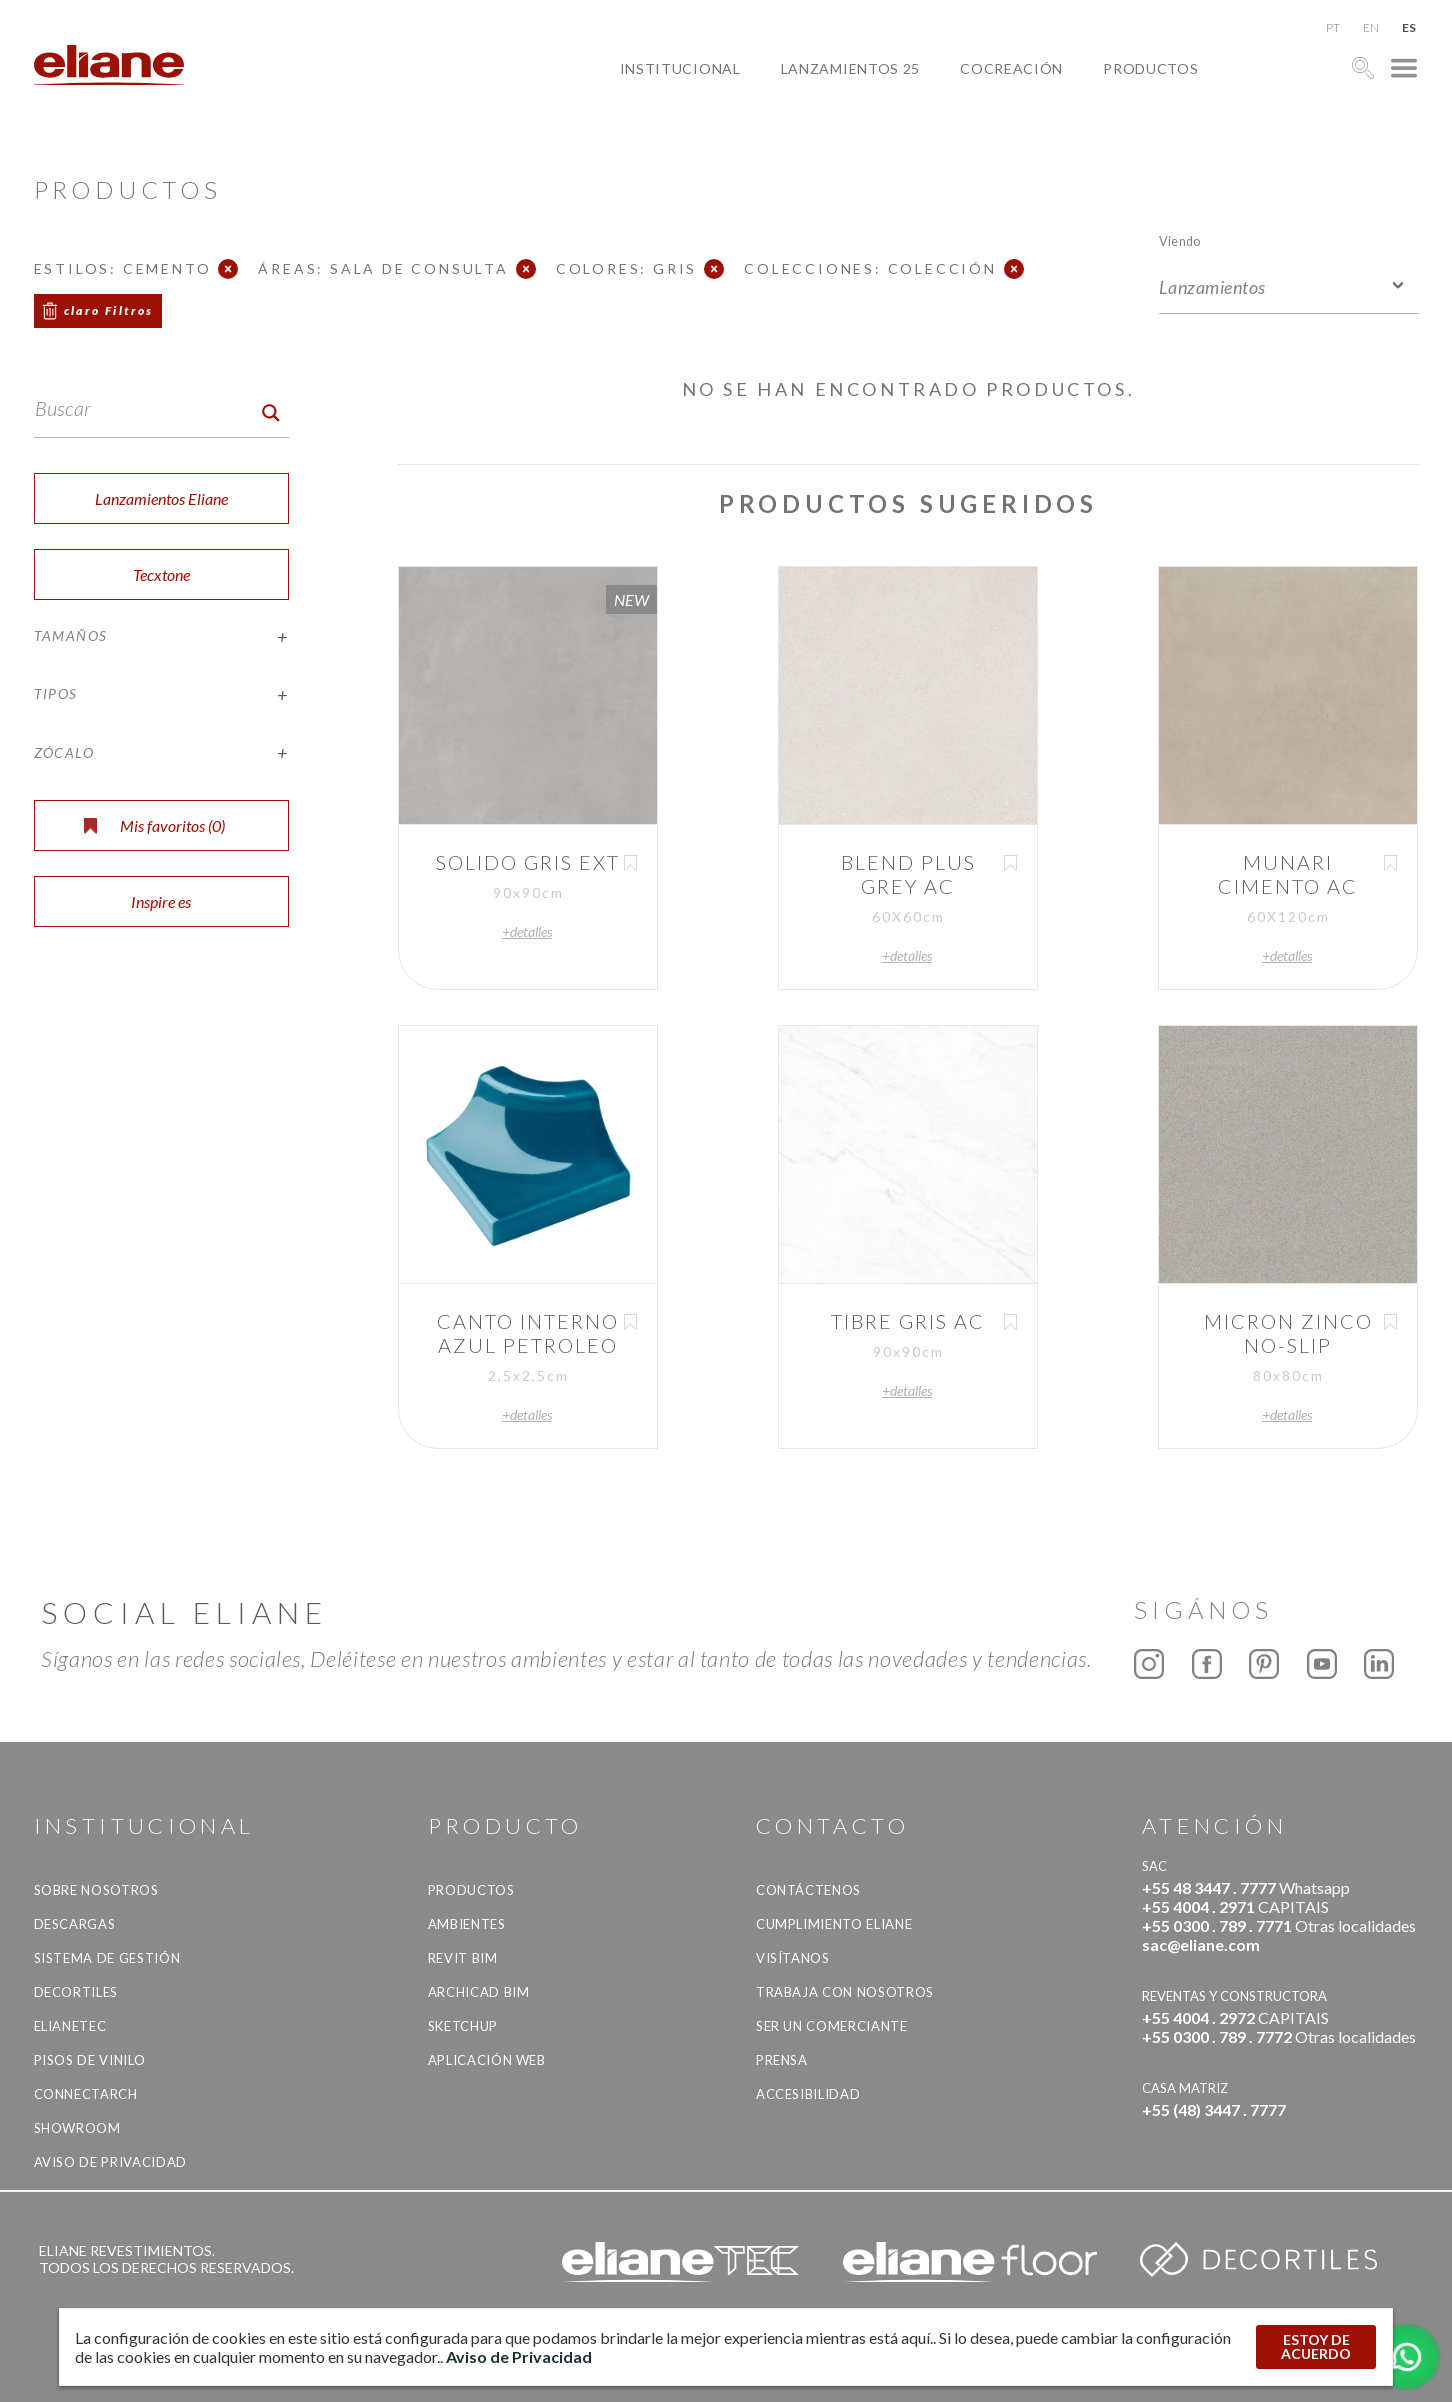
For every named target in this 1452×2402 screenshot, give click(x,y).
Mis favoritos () (155, 825)
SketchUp (463, 2026)
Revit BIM (463, 1958)
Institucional (680, 68)
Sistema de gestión (107, 1958)
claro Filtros (109, 310)
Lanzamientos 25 (851, 68)
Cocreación (1011, 68)
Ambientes (467, 1924)
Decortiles (76, 1992)
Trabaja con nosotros (845, 1992)
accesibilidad (808, 2094)
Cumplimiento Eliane (834, 1924)
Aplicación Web (487, 2060)
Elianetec (70, 2026)
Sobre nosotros (96, 1890)
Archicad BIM (479, 1992)
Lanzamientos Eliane (161, 498)
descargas (75, 1924)
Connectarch (86, 2094)
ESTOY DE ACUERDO (1316, 2346)
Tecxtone (161, 574)
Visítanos (793, 1958)
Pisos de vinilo (90, 2060)
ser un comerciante (832, 2026)
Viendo (1179, 240)
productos (1150, 68)
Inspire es (161, 901)
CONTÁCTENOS (808, 1890)
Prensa (782, 2060)
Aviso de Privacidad (110, 2162)
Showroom (77, 2128)
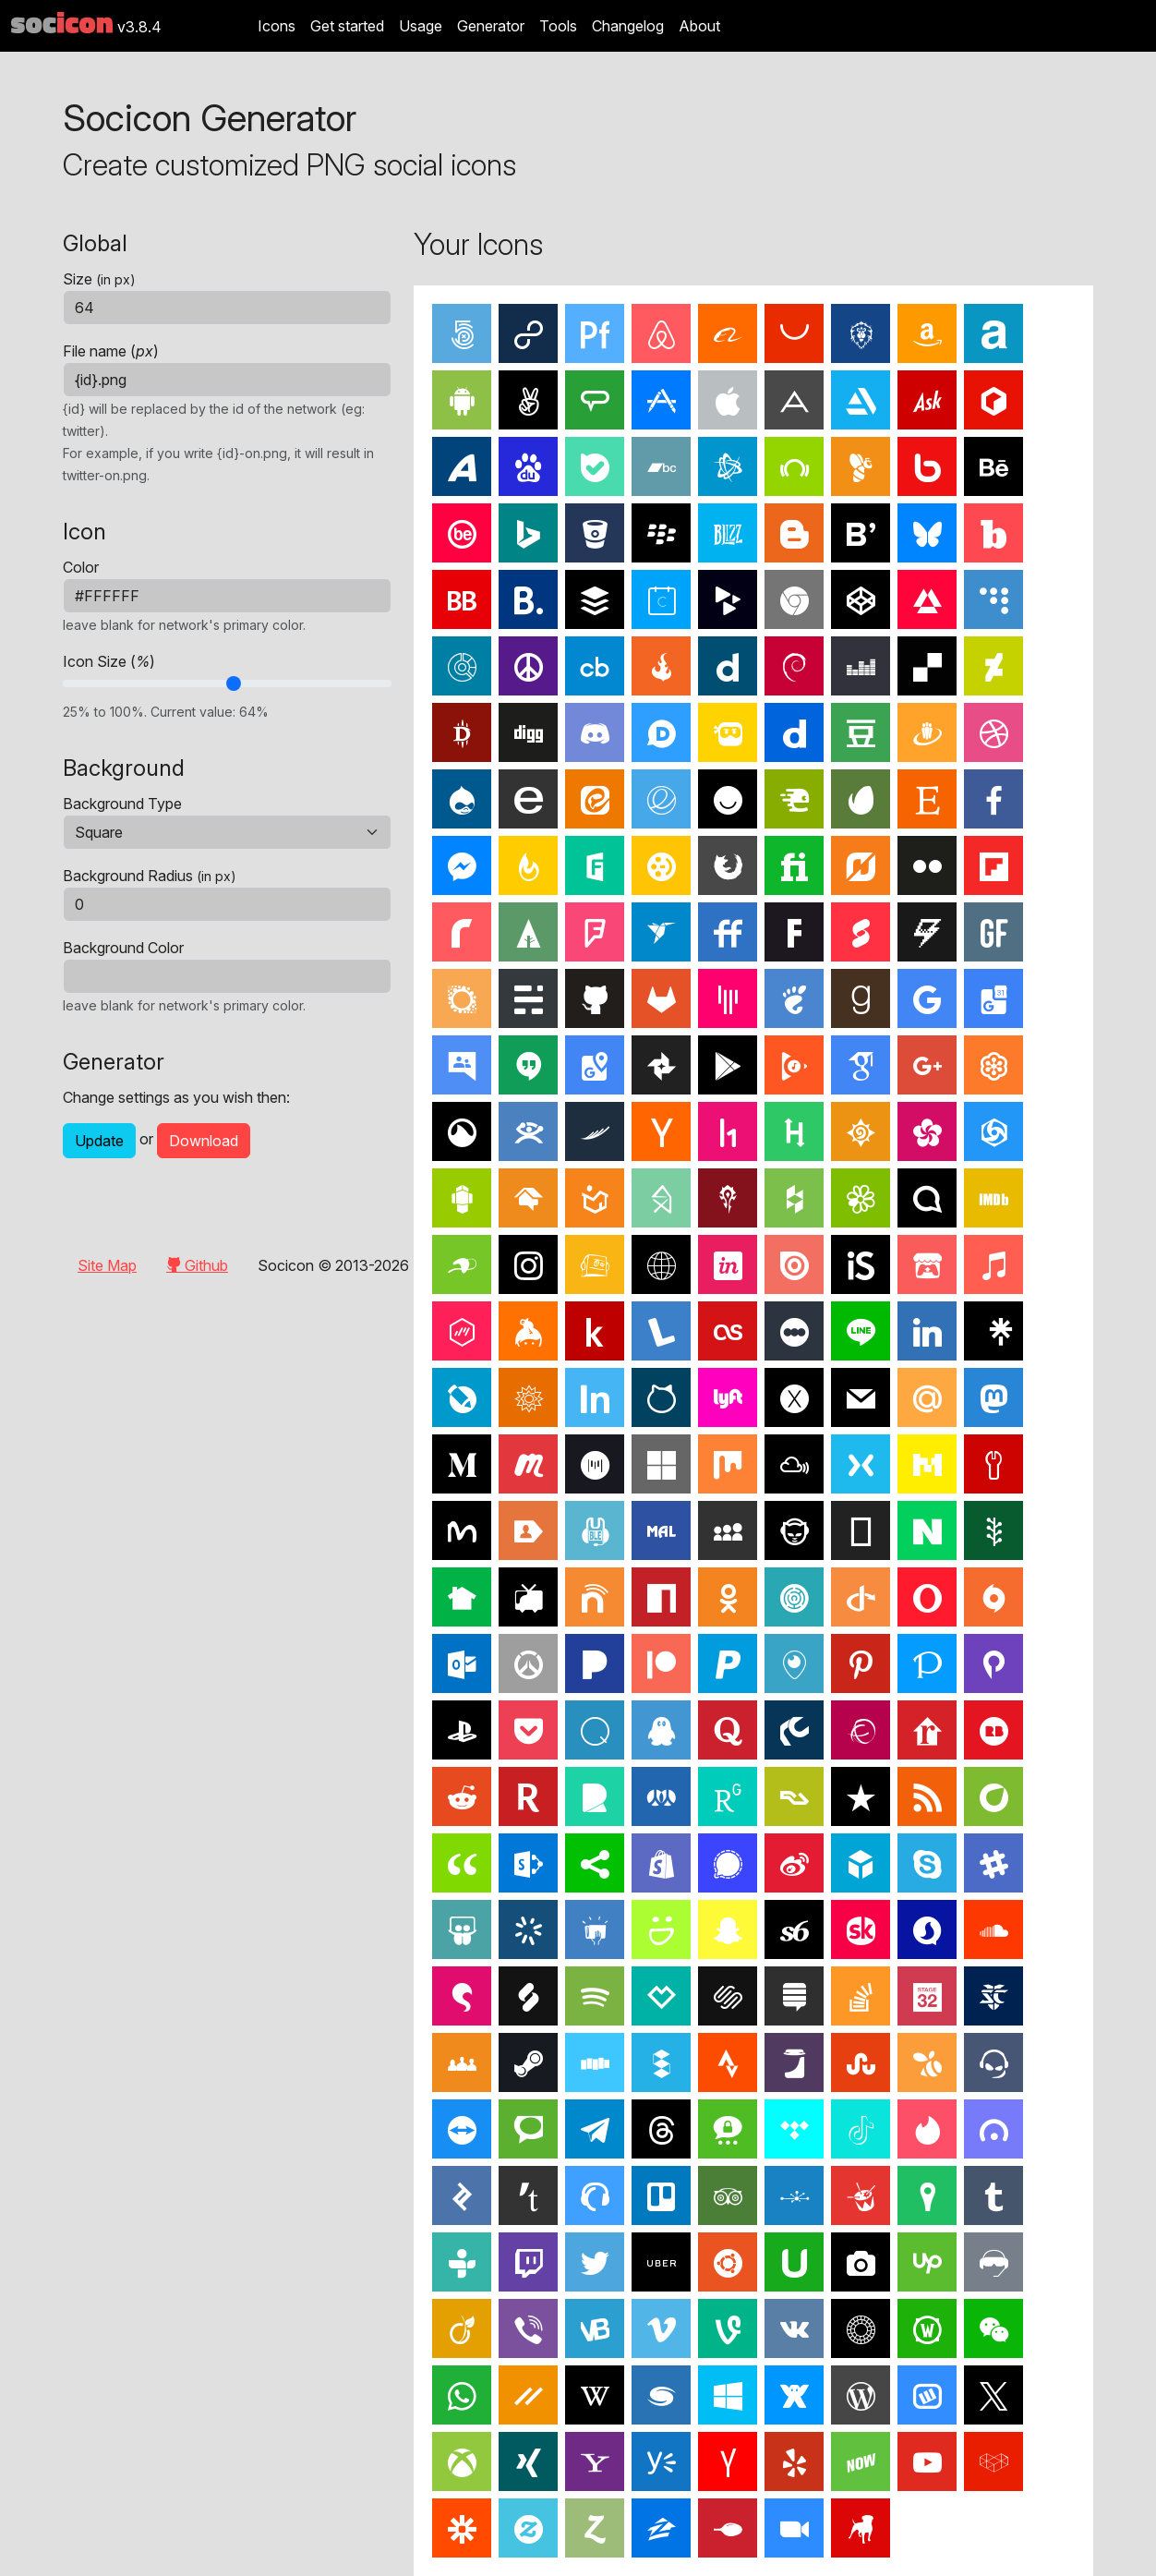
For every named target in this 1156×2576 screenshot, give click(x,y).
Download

== == ==

### ACTIVITY
Reproduce, word for word, everything in the listing above except the pictures.

### PROBLEM SOLUTION
For every named target in this 1452×2402 screenshot, give click(x,y).
Mis favoritos () (155, 825)
SketchUp (463, 2026)
Revit BIM (463, 1958)
Institucional (680, 68)
Sistema de gestión (107, 1958)
claro Filtros (109, 310)
Lanzamientos 25 (851, 68)
Cocreación (1011, 68)
Ambientes (467, 1924)
Decortiles (76, 1992)
Trabaja con nosotros (845, 1992)
accesibilidad (808, 2094)
Cumplimiento Eliane (834, 1924)
Aplicación Web (487, 2060)
Elianetec (70, 2026)
Sobre nosotros (96, 1890)
Archicad BIM (479, 1992)
Lanzamientos Eliane (161, 498)
descargas (75, 1924)
Connectarch (86, 2094)
ESTOY DE ACUERDO (1316, 2346)
Tecxtone (161, 574)
Visítanos (793, 1958)
Pisos de vinilo (90, 2060)
ser un comerciante (832, 2026)
Viendo (1179, 240)
productos (1150, 68)
Inspire es (161, 901)
CONTÁCTENOS (808, 1890)
Prensa (782, 2060)
Aviso de Privacidad (110, 2162)
Showroom (77, 2128)
For every named target in this 1156×2576 screenshot, give click(x,y).
Download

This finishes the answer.